- _Required action_:
Report only the number of lines below in which the string "bottom" appears.

Dataset records: Begin

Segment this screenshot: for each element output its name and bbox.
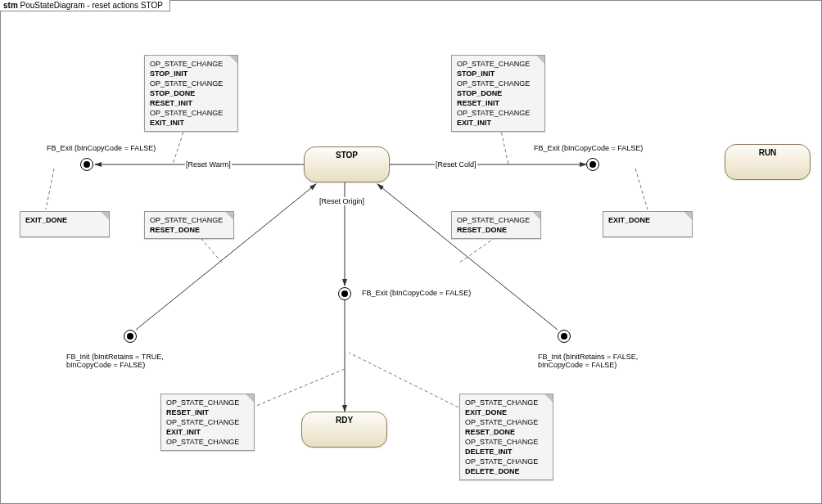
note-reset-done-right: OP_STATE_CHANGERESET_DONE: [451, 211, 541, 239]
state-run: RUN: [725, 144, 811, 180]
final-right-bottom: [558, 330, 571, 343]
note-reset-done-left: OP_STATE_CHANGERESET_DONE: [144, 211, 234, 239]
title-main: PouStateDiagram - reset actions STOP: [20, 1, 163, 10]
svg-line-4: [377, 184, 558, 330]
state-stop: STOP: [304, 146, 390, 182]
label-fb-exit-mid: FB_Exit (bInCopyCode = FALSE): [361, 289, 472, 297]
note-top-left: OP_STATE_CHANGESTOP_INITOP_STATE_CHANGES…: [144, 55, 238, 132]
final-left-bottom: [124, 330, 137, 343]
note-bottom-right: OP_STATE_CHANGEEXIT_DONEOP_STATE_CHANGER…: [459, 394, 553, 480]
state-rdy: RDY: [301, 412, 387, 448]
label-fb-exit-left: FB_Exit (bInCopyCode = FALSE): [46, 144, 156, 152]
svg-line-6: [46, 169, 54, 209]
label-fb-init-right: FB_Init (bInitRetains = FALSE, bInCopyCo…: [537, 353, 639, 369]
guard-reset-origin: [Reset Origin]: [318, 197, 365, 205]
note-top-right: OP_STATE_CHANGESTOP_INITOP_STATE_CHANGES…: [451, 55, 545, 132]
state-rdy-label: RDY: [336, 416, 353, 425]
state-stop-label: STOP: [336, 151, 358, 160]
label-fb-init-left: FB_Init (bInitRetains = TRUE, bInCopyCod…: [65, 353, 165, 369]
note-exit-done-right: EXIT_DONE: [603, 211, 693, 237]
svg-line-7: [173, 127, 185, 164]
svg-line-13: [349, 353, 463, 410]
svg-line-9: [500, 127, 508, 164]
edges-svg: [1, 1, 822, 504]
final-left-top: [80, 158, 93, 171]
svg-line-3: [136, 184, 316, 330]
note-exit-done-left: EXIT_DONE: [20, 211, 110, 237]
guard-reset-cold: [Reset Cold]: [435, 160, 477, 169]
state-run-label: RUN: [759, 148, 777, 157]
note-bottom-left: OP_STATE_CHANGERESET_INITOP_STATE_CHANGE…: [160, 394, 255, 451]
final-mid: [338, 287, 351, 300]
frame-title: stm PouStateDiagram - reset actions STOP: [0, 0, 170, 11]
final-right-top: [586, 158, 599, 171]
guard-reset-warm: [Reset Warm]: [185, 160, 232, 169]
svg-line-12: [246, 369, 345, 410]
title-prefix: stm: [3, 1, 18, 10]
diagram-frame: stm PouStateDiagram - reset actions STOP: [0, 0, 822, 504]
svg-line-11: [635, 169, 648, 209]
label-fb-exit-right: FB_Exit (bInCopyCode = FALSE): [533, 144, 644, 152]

Dataset records: End

- _Response to the task_:
4